Compared with the reference sequence (ON67-1210), six sites were identified with the frequency of the amino acid changes more than 10% in the sequences of HVR-2 of genotype ON1 between 2015 and 2019. The amino acid substitutions T249I and E262K have been reported in the previous study (Song et al. 2017b), while the H258Q (23.83%), H266L (23.83%), L274P (17.97%), L298P (18.36%) are reported for the first time. Interestingly, all the sequences with amino acid changes H258Q and H266L were co-occurrences, and clustered into the same lineage.

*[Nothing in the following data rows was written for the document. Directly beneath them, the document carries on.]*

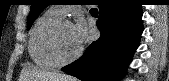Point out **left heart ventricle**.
Returning <instances> with one entry per match:
<instances>
[{
	"label": "left heart ventricle",
	"mask_w": 169,
	"mask_h": 81,
	"mask_svg": "<svg viewBox=\"0 0 169 81\" xmlns=\"http://www.w3.org/2000/svg\"><path fill=\"white\" fill-rule=\"evenodd\" d=\"M80 45L76 42L71 24L62 26L58 37V49L62 57L67 58L73 55Z\"/></svg>",
	"instance_id": "b2bd125f"
}]
</instances>
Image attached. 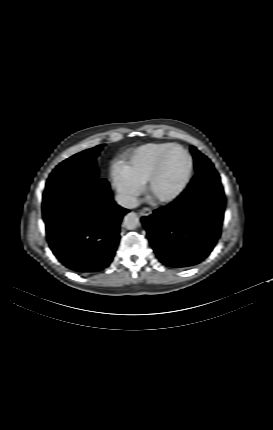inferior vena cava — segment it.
I'll list each match as a JSON object with an SVG mask.
<instances>
[{"mask_svg":"<svg viewBox=\"0 0 273 430\" xmlns=\"http://www.w3.org/2000/svg\"><path fill=\"white\" fill-rule=\"evenodd\" d=\"M115 200L120 206L127 209H133L138 206V200L129 195H123V194L116 195Z\"/></svg>","mask_w":273,"mask_h":430,"instance_id":"602c4592","label":"inferior vena cava"}]
</instances>
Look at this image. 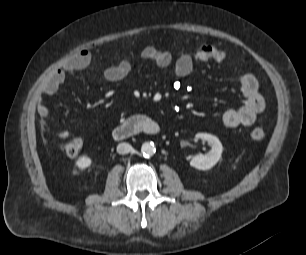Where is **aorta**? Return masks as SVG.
Wrapping results in <instances>:
<instances>
[{"mask_svg": "<svg viewBox=\"0 0 306 255\" xmlns=\"http://www.w3.org/2000/svg\"><path fill=\"white\" fill-rule=\"evenodd\" d=\"M141 152L145 157H151L156 152V147L153 142H145L141 146Z\"/></svg>", "mask_w": 306, "mask_h": 255, "instance_id": "1", "label": "aorta"}]
</instances>
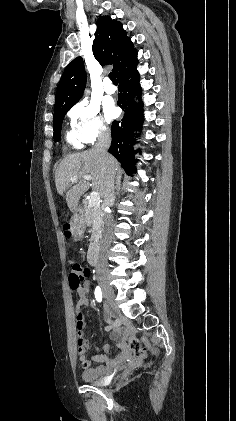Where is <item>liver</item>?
Returning <instances> with one entry per match:
<instances>
[{
	"mask_svg": "<svg viewBox=\"0 0 236 421\" xmlns=\"http://www.w3.org/2000/svg\"><path fill=\"white\" fill-rule=\"evenodd\" d=\"M119 168L114 156L107 154L102 156L95 148L85 150V152H75V154H67L61 160L55 172V184L57 192L63 194L67 186L73 184L70 180L71 176H77L73 186H70L66 192L65 200L69 206L71 213H78V202L80 196L92 186L93 190L99 192V196H104L105 190L115 172ZM84 174H91L92 180L82 178Z\"/></svg>",
	"mask_w": 236,
	"mask_h": 421,
	"instance_id": "obj_1",
	"label": "liver"
}]
</instances>
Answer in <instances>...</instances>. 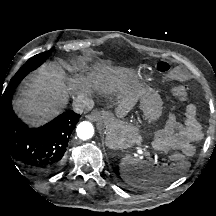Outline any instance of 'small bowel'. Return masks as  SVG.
<instances>
[{
	"label": "small bowel",
	"instance_id": "obj_1",
	"mask_svg": "<svg viewBox=\"0 0 216 216\" xmlns=\"http://www.w3.org/2000/svg\"><path fill=\"white\" fill-rule=\"evenodd\" d=\"M196 107L188 104L184 109V121L180 122L170 114L162 130L163 146L179 150L186 156L195 152L194 142L201 140L203 134L199 121L196 118Z\"/></svg>",
	"mask_w": 216,
	"mask_h": 216
}]
</instances>
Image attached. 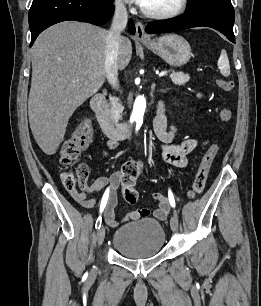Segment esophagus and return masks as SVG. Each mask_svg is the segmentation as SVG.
<instances>
[{"instance_id":"34e87169","label":"esophagus","mask_w":261,"mask_h":306,"mask_svg":"<svg viewBox=\"0 0 261 306\" xmlns=\"http://www.w3.org/2000/svg\"><path fill=\"white\" fill-rule=\"evenodd\" d=\"M136 33L135 37L140 41H148L150 37L146 34L144 25L141 22H136L135 24Z\"/></svg>"}]
</instances>
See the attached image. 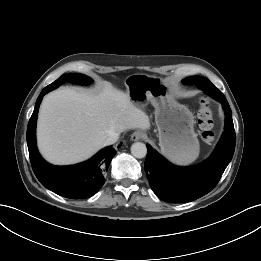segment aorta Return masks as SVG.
I'll return each mask as SVG.
<instances>
[{
    "mask_svg": "<svg viewBox=\"0 0 261 261\" xmlns=\"http://www.w3.org/2000/svg\"><path fill=\"white\" fill-rule=\"evenodd\" d=\"M131 154L136 158H144L147 154L146 145L142 142L133 143L131 146Z\"/></svg>",
    "mask_w": 261,
    "mask_h": 261,
    "instance_id": "obj_1",
    "label": "aorta"
}]
</instances>
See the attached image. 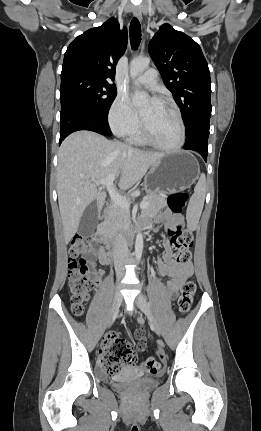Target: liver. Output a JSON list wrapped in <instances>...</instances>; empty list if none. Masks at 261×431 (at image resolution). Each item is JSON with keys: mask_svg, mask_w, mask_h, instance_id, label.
Listing matches in <instances>:
<instances>
[{"mask_svg": "<svg viewBox=\"0 0 261 431\" xmlns=\"http://www.w3.org/2000/svg\"><path fill=\"white\" fill-rule=\"evenodd\" d=\"M163 153H148L109 141L91 131H77L61 144L58 155L57 193L65 242L78 231L81 217L95 200L105 201L95 181L110 175L128 190L146 174Z\"/></svg>", "mask_w": 261, "mask_h": 431, "instance_id": "6515ba94", "label": "liver"}]
</instances>
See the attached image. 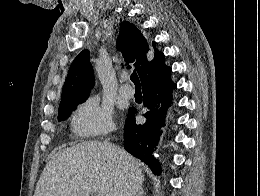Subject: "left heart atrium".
I'll return each mask as SVG.
<instances>
[{"label":"left heart atrium","mask_w":260,"mask_h":196,"mask_svg":"<svg viewBox=\"0 0 260 196\" xmlns=\"http://www.w3.org/2000/svg\"><path fill=\"white\" fill-rule=\"evenodd\" d=\"M124 190H107V192H123Z\"/></svg>","instance_id":"1"}]
</instances>
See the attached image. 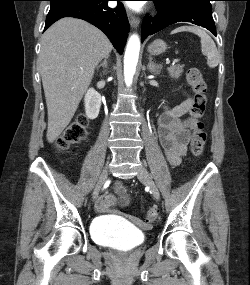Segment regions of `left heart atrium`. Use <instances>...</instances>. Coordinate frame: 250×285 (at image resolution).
Segmentation results:
<instances>
[{
	"label": "left heart atrium",
	"instance_id": "39dd6f15",
	"mask_svg": "<svg viewBox=\"0 0 250 285\" xmlns=\"http://www.w3.org/2000/svg\"><path fill=\"white\" fill-rule=\"evenodd\" d=\"M126 6L134 11H139L143 7V3L139 1H129Z\"/></svg>",
	"mask_w": 250,
	"mask_h": 285
}]
</instances>
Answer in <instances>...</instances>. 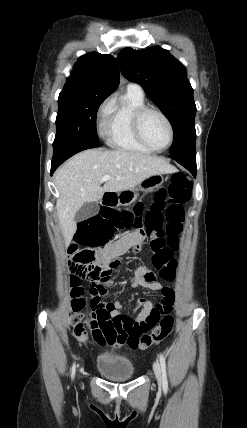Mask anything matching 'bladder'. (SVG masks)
I'll use <instances>...</instances> for the list:
<instances>
[{"instance_id": "bladder-1", "label": "bladder", "mask_w": 247, "mask_h": 428, "mask_svg": "<svg viewBox=\"0 0 247 428\" xmlns=\"http://www.w3.org/2000/svg\"><path fill=\"white\" fill-rule=\"evenodd\" d=\"M97 370L102 376L114 382L130 381L135 376L132 361L115 350H106L99 354Z\"/></svg>"}]
</instances>
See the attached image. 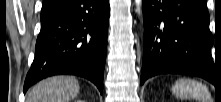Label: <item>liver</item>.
<instances>
[{
  "label": "liver",
  "mask_w": 221,
  "mask_h": 102,
  "mask_svg": "<svg viewBox=\"0 0 221 102\" xmlns=\"http://www.w3.org/2000/svg\"><path fill=\"white\" fill-rule=\"evenodd\" d=\"M79 91V83L74 77L55 76L36 84L26 102H70Z\"/></svg>",
  "instance_id": "1"
}]
</instances>
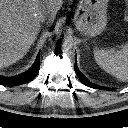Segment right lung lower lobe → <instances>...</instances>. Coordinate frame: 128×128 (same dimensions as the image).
I'll return each mask as SVG.
<instances>
[{"instance_id":"98d812e1","label":"right lung lower lobe","mask_w":128,"mask_h":128,"mask_svg":"<svg viewBox=\"0 0 128 128\" xmlns=\"http://www.w3.org/2000/svg\"><path fill=\"white\" fill-rule=\"evenodd\" d=\"M40 68V54L37 55L35 63L32 67L23 74L15 77H3L0 76V85L16 86L31 81L39 72Z\"/></svg>"}]
</instances>
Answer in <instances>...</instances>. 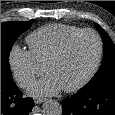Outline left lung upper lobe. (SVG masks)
Wrapping results in <instances>:
<instances>
[{"mask_svg": "<svg viewBox=\"0 0 115 115\" xmlns=\"http://www.w3.org/2000/svg\"><path fill=\"white\" fill-rule=\"evenodd\" d=\"M104 44V56L100 69L78 92L88 91L102 85L115 83V45L108 34L96 24Z\"/></svg>", "mask_w": 115, "mask_h": 115, "instance_id": "left-lung-upper-lobe-1", "label": "left lung upper lobe"}]
</instances>
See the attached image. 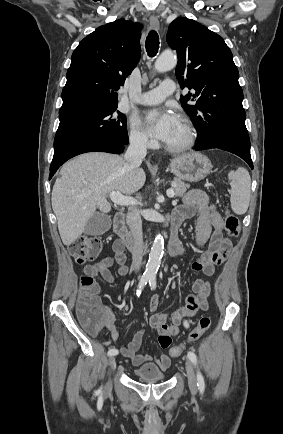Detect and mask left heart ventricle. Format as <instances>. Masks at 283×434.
<instances>
[{
  "mask_svg": "<svg viewBox=\"0 0 283 434\" xmlns=\"http://www.w3.org/2000/svg\"><path fill=\"white\" fill-rule=\"evenodd\" d=\"M185 138V129L183 123L179 119V123L173 136L167 141L169 144H180Z\"/></svg>",
  "mask_w": 283,
  "mask_h": 434,
  "instance_id": "left-heart-ventricle-1",
  "label": "left heart ventricle"
}]
</instances>
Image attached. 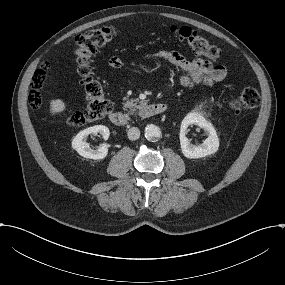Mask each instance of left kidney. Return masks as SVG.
<instances>
[{
    "label": "left kidney",
    "instance_id": "left-kidney-1",
    "mask_svg": "<svg viewBox=\"0 0 285 285\" xmlns=\"http://www.w3.org/2000/svg\"><path fill=\"white\" fill-rule=\"evenodd\" d=\"M195 124L204 129L208 137L200 146L190 144L184 133L188 125L183 123L180 133V147L182 154L188 159H201L214 156L219 150V140L213 125L205 119H198Z\"/></svg>",
    "mask_w": 285,
    "mask_h": 285
}]
</instances>
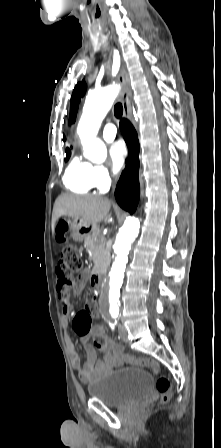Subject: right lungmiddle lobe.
<instances>
[{
	"instance_id": "obj_1",
	"label": "right lung middle lobe",
	"mask_w": 221,
	"mask_h": 448,
	"mask_svg": "<svg viewBox=\"0 0 221 448\" xmlns=\"http://www.w3.org/2000/svg\"><path fill=\"white\" fill-rule=\"evenodd\" d=\"M70 154H71V152H66V158H65V161H67V160L69 159Z\"/></svg>"
}]
</instances>
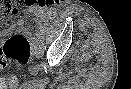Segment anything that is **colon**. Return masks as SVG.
I'll list each match as a JSON object with an SVG mask.
<instances>
[{"instance_id": "obj_1", "label": "colon", "mask_w": 131, "mask_h": 89, "mask_svg": "<svg viewBox=\"0 0 131 89\" xmlns=\"http://www.w3.org/2000/svg\"><path fill=\"white\" fill-rule=\"evenodd\" d=\"M8 2L0 1V14H15L17 9H13ZM31 54V45L28 39L21 34H14L6 38L0 45V70L7 65H14V73L10 76H0V88L15 87L18 76L22 72L23 66L28 62Z\"/></svg>"}]
</instances>
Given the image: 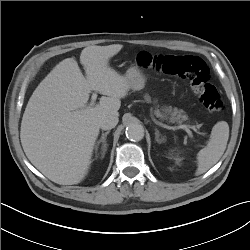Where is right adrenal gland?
Returning a JSON list of instances; mask_svg holds the SVG:
<instances>
[{"instance_id":"obj_1","label":"right adrenal gland","mask_w":250,"mask_h":250,"mask_svg":"<svg viewBox=\"0 0 250 250\" xmlns=\"http://www.w3.org/2000/svg\"><path fill=\"white\" fill-rule=\"evenodd\" d=\"M110 133V131H107L105 133L102 134L101 136V139L97 142V145H96V150L99 146L100 143H103L102 145V154H101V158H104V155H105V152L107 151V143H106V137L107 135Z\"/></svg>"}]
</instances>
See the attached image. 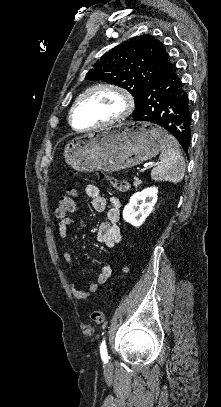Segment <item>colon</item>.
Segmentation results:
<instances>
[{"label": "colon", "instance_id": "obj_1", "mask_svg": "<svg viewBox=\"0 0 221 407\" xmlns=\"http://www.w3.org/2000/svg\"><path fill=\"white\" fill-rule=\"evenodd\" d=\"M100 177L115 188L120 191H125L129 188V183L127 181L117 180L115 178L109 177L105 174H100ZM77 190L75 188H69L65 196H63L58 202L55 208V216L58 218H68L69 215L74 211L75 199L77 197ZM105 319V311L102 308L96 309L91 313V321L94 324H102Z\"/></svg>", "mask_w": 221, "mask_h": 407}]
</instances>
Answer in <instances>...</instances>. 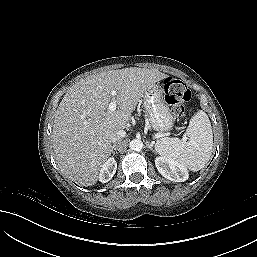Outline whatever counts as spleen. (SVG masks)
<instances>
[{
    "instance_id": "spleen-1",
    "label": "spleen",
    "mask_w": 257,
    "mask_h": 257,
    "mask_svg": "<svg viewBox=\"0 0 257 257\" xmlns=\"http://www.w3.org/2000/svg\"><path fill=\"white\" fill-rule=\"evenodd\" d=\"M189 139L164 137L156 141L155 151L167 159L175 160L191 171L202 169L209 161L213 149L210 120L202 110L196 112L186 129Z\"/></svg>"
}]
</instances>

The T290I and T312I were new amino acid changes in genotype BA9 between 2018 and 2019, while all the sequences with these two changes clustered into a new lineage. The amino acid change P237H (8.81%) had certain geographical limitations, which were observed only in 17 sequences from Hebei Province between 2015 and 2016.

The virus evasion from host immune response recognition may be mediated by the presence of N- and O-linked glycans on the G protein. The antigenicity of RSV protein G can be severely affected by the pattern and frequency of N- and O-linked carbohydrate side chains (Palomo et al. 1991; Khan et al. 2015; Haider et al. 2018). For the predominant genotype ON1, only one conserved N-glycosylation site was identified in position 237. All the genotype BA9 in this study have two conserved N-glycosylation sites at position 296 and 310 of the 60-nucleotide duplication region. These results showed that N-linked glycosylation sites on the protein G did not affect the antigenic alterations of RSV.

In conclusion, this is a multi-center molecular epidemiologic study of the RSV in China between 2015 and 2019. The result suggested that the ON1 and BA9 were the predominant genotypes for RSV-A and RSV-B respectively. Meanwhile, only ON1 and BA9 genotypes have been detected after December 2015 in this study. For the genotypes ON1 and BA9, the G gene exhibited relatively high diversity and could be separated into 10 and 7 lineages, respectively. The temporal and geographical factors may play a role in RSV genetic evolution. For the rapid evolution and widespread transmission of this virus, continued surveillance needs to be conducted to illustrate the molecular characterization of the emerging genotypes of RSV.